26/06/2008
di Mauro COLOMBO
«A Mauro, il mio Meleto. Grazie e a presto. Carlo Rivolta».
Una dedica autografa sul frontespizio dell’Apologia di Socrate è il piacevole ricordo di una serata trascorsa nell’estate 2005 a Brunate, sopra Como, durante la quale l’attore cremasco fu protagonista del monologo tratto dal classico testo di Platone.
Prima dello spettacolo, Rivolta – scomparso il 21 giugno a Lodi, a 65 anni, dopo una lunga malattia – era andato alla ricerca di qualche spettatore disposto a “porgergli” le brevissime battute di uno degli accusatori di Socrate, appunto Meleto. Individuatomi nelle prime file, aveva vinto la mia ritrosia, convincendomi a “fare la parte”.
Fino a quella sera per me Rivolta era principalmente l’uomo del Qohelet, l’attore che, girando per città e per parrocchie, aveva dato nuova linfa artistica al testo sapienziale, attraverso una forma espressiva di intelligente divulgazione come il teatro. Ma era anche l’attore che, proprio grazie a Socrate, era entrato in dialogo con un maestro della filosofia come Giovanni Reale, che giudicava la “sua” Apologia come «un messaggio vero per il sempre».

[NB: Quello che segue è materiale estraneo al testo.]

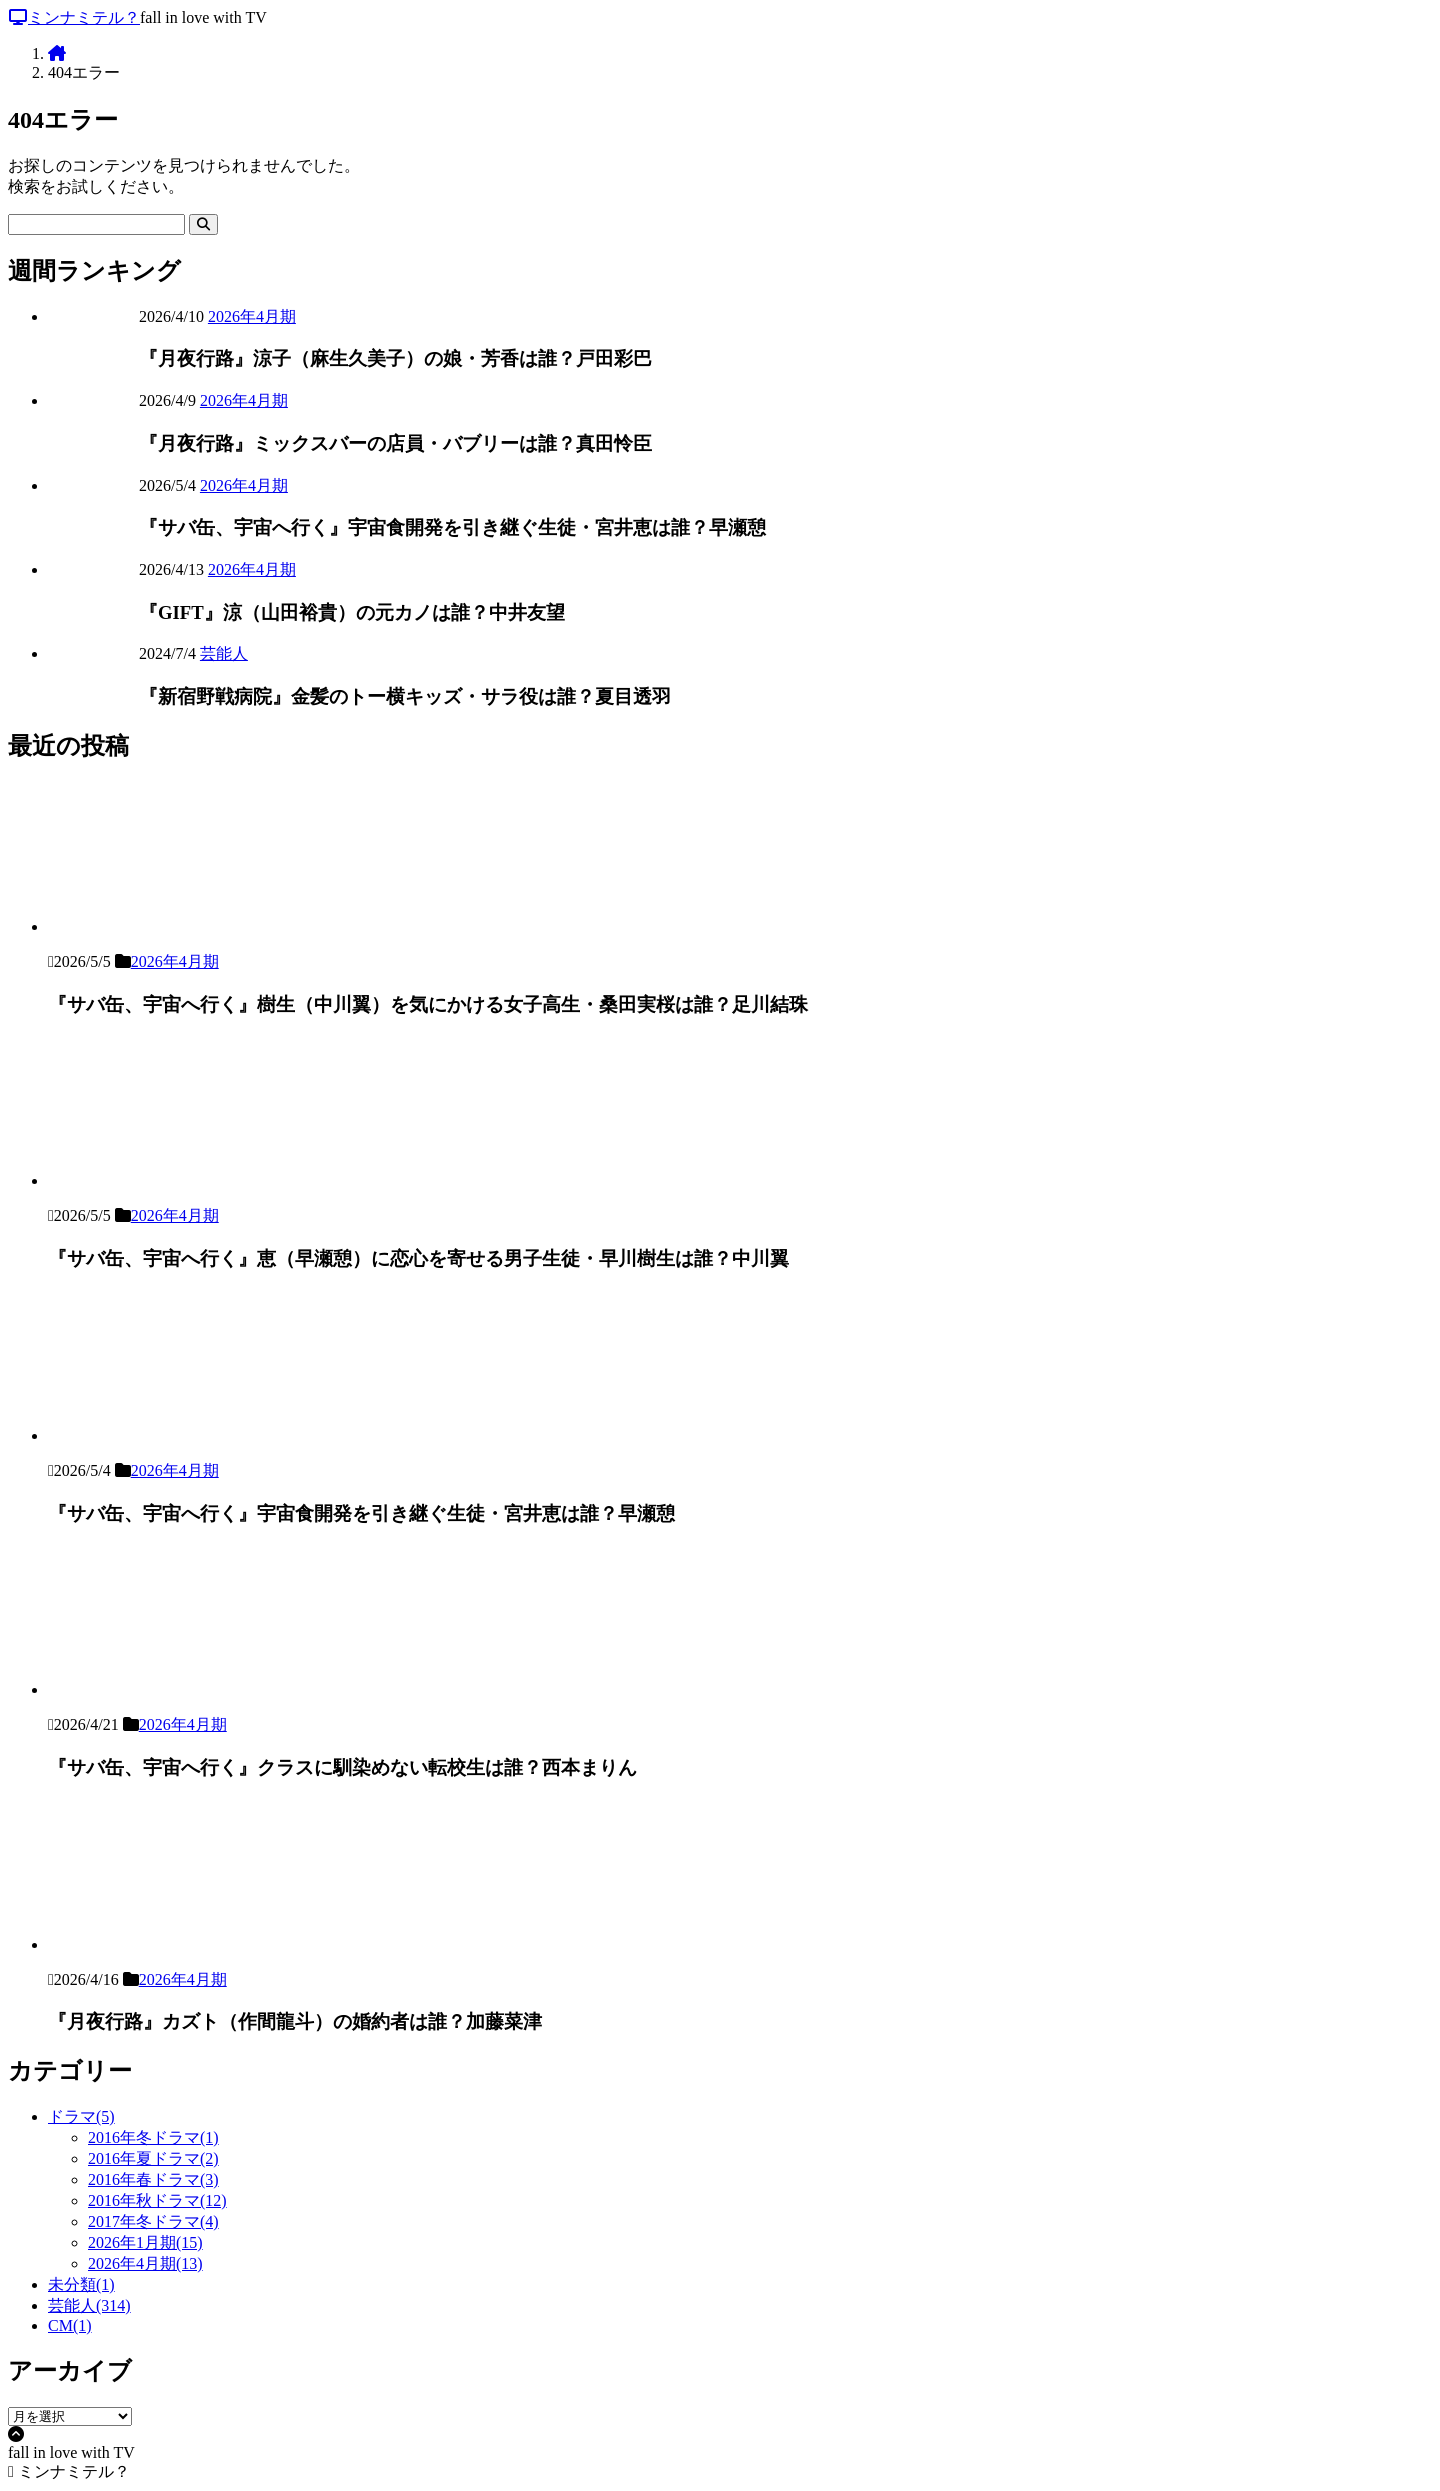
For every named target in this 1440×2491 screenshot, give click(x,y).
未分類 (81, 2284)
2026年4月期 (252, 316)
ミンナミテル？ (74, 17)
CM (70, 2325)
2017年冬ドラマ (153, 2221)
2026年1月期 (145, 2242)
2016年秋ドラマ (157, 2200)
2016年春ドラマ (153, 2179)
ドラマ (81, 2116)
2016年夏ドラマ (153, 2158)
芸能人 (224, 653)
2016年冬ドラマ (153, 2137)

A Brunate scoprii in più un attore appassionato nell’interpretare, sensibile nel cogliere la reazione del pubblico, generoso nello spendersi senza risparmio. E disinvolto nell’interagire con la platea, abilissimo a coprire anche le magagne di chi – come il sottoscritto – gli faceva indegnamente da “spalla”.
Non so se, come Socrate contro l’immoralità della sua epoca, quella sera Rivolta stava già combattendo contro il suo male. So però che, in scena, non vidi un attore, ma Socrate stesso. Una prerogativa – quella di immedesimarsi con totale credibilità nel proprio personaggio – che appartiene solo ai grandi interpreti. E per questo gli rivolgo un ultimo, ammirato applauso.